WHAT THE TASK ASKS » Every record below must be copied exactly, with images dropped.

DATA FOR THIS EXERCISE »
━━━

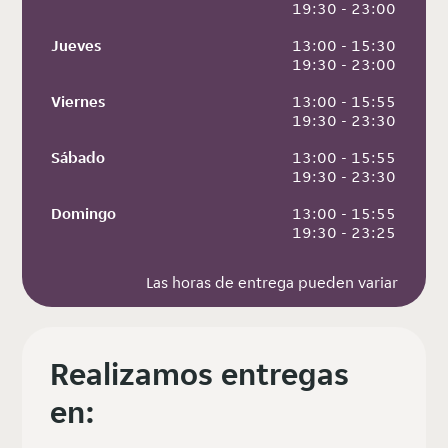
 19:30 - 23:00
Jueves
 13:00 - 15:30
 19:30 - 23:00
Viernes
 13:00 - 15:55
 19:30 - 23:30
Sábado
 13:00 - 15:55
 19:30 - 23:30
Domingo
 13:00 - 15:55
 19:30 - 23:25
Las horas de entrega pueden variar
Realizamos entregas
en:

━━━

ANSWER BELOW »
 19:30 - 23:00
Jueves
 13:00 - 15:30
 19:30 - 23:00
Viernes
 13:00 - 15:55
 19:30 - 23:30
Sábado
 13:00 - 15:55
 19:30 - 23:30
Domingo
 13:00 - 15:55
 19:30 - 23:25
Las horas de entrega pueden variar
Realizamos entregas
en:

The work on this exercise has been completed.